=== Supplied information ===
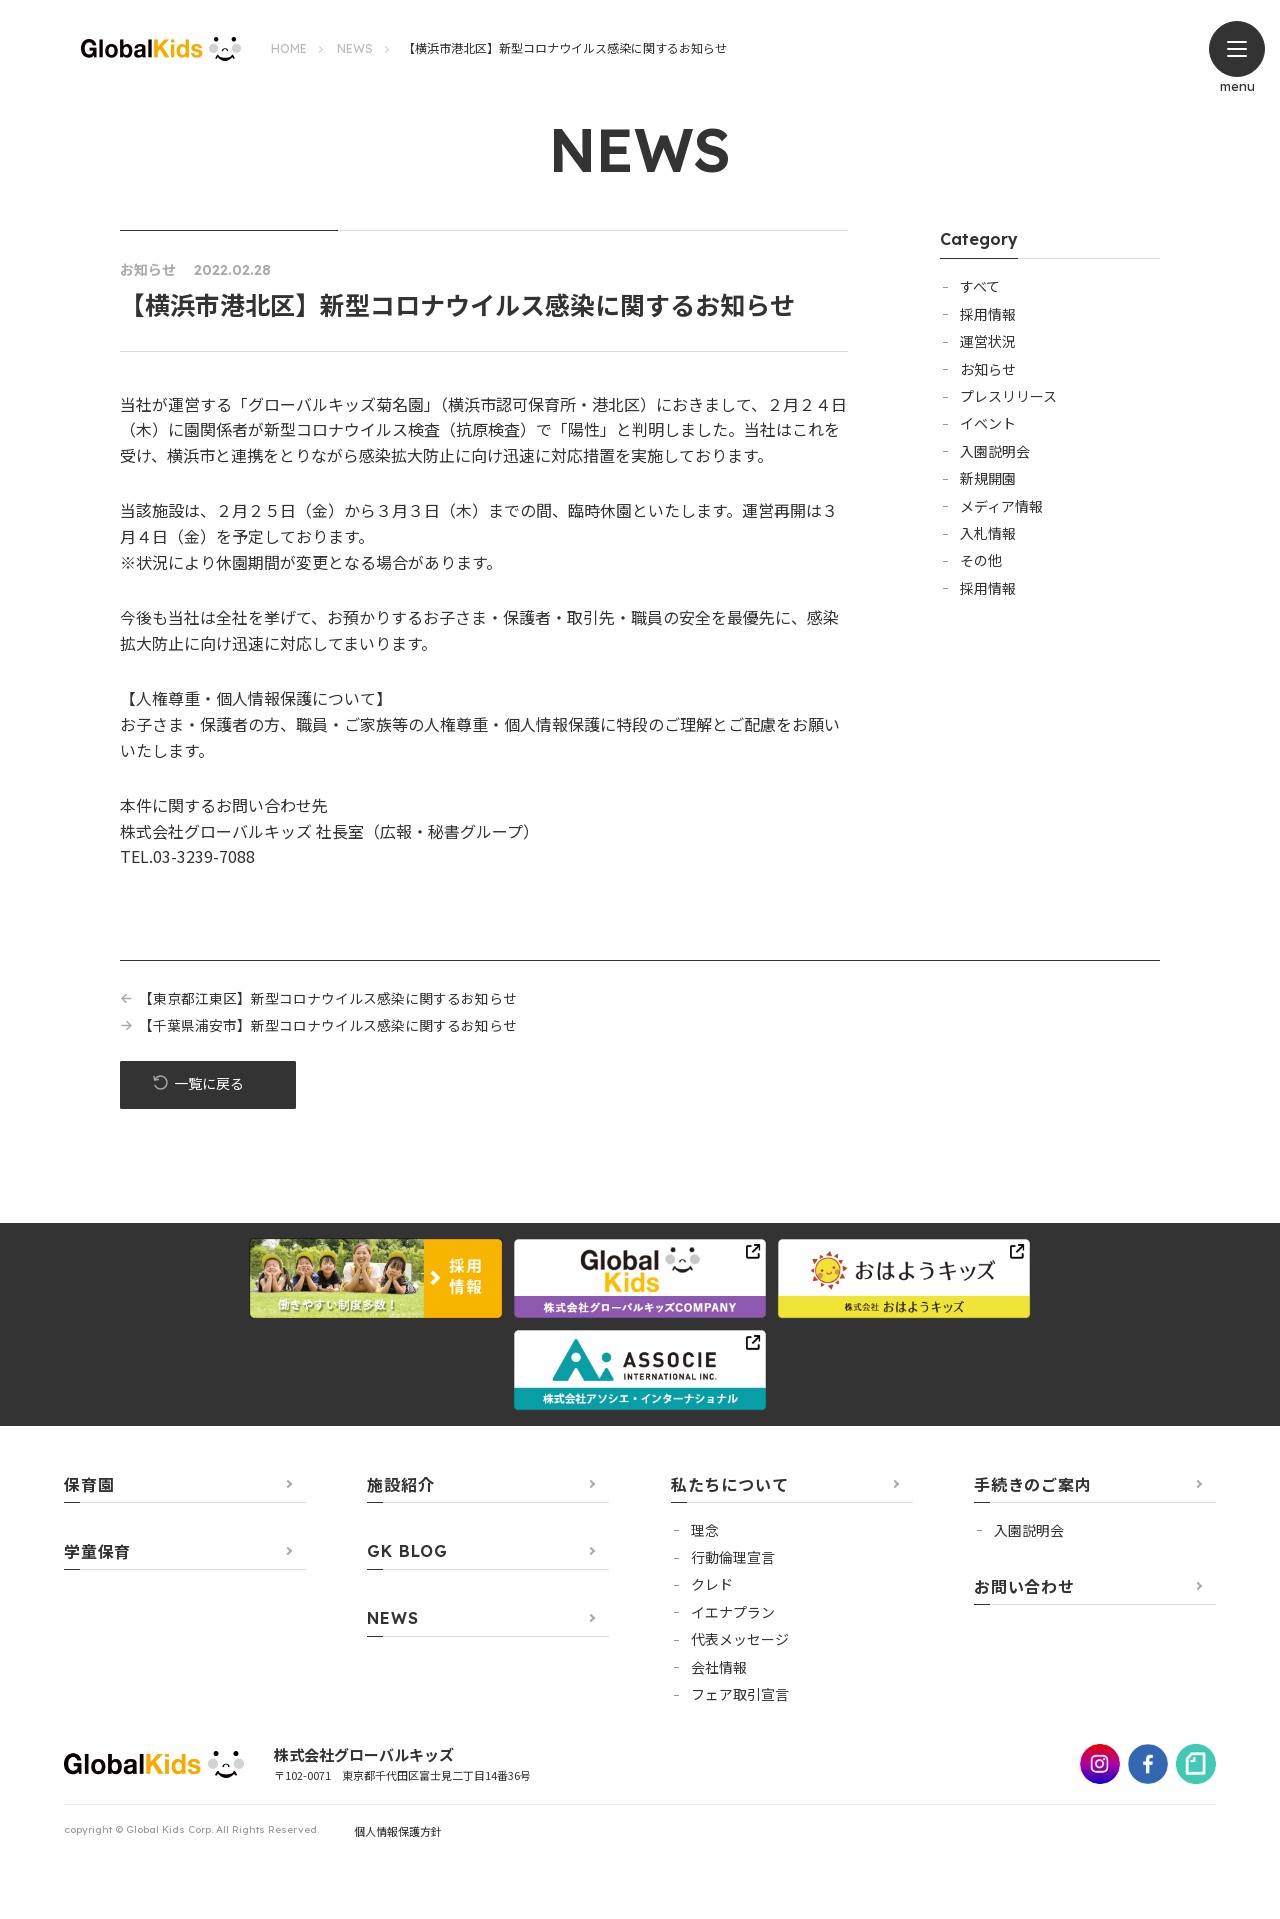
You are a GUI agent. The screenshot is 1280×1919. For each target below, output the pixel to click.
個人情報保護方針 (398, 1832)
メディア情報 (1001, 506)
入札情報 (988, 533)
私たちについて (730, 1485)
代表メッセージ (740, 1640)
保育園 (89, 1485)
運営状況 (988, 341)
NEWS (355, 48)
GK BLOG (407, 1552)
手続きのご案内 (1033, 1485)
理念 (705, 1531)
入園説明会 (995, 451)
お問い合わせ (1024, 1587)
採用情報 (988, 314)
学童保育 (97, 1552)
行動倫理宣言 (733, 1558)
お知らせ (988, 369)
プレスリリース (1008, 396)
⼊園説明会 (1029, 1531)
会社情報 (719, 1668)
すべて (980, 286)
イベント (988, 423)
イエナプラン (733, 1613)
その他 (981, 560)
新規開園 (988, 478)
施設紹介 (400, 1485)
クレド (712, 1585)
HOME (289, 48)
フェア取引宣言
===
What is required —
The full set of entries should be transcribed exactly, pictures left aside.

Your solution —
You are a GUI agent. The screenshot is 1280×1919. For each target below, output the pixel to click.
個人情報保護方針 (398, 1832)
メディア情報 (1001, 506)
入札情報 (988, 533)
私たちについて (730, 1485)
代表メッセージ (740, 1640)
保育園 (89, 1485)
運営状況 (988, 341)
NEWS (355, 48)
GK BLOG (407, 1552)
手続きのご案内 (1033, 1485)
理念 (705, 1531)
入園説明会 (995, 451)
お問い合わせ (1024, 1587)
採用情報 (988, 314)
学童保育 (97, 1552)
行動倫理宣言 (733, 1558)
お知らせ (988, 369)
プレスリリース (1008, 396)
⼊園説明会 (1029, 1531)
会社情報 (719, 1668)
すべて (980, 286)
イベント (988, 423)
イエナプラン (733, 1613)
その他 (981, 560)
新規開園 (988, 478)
施設紹介 (400, 1485)
クレド (712, 1585)
HOME (289, 48)
フェア取引宣言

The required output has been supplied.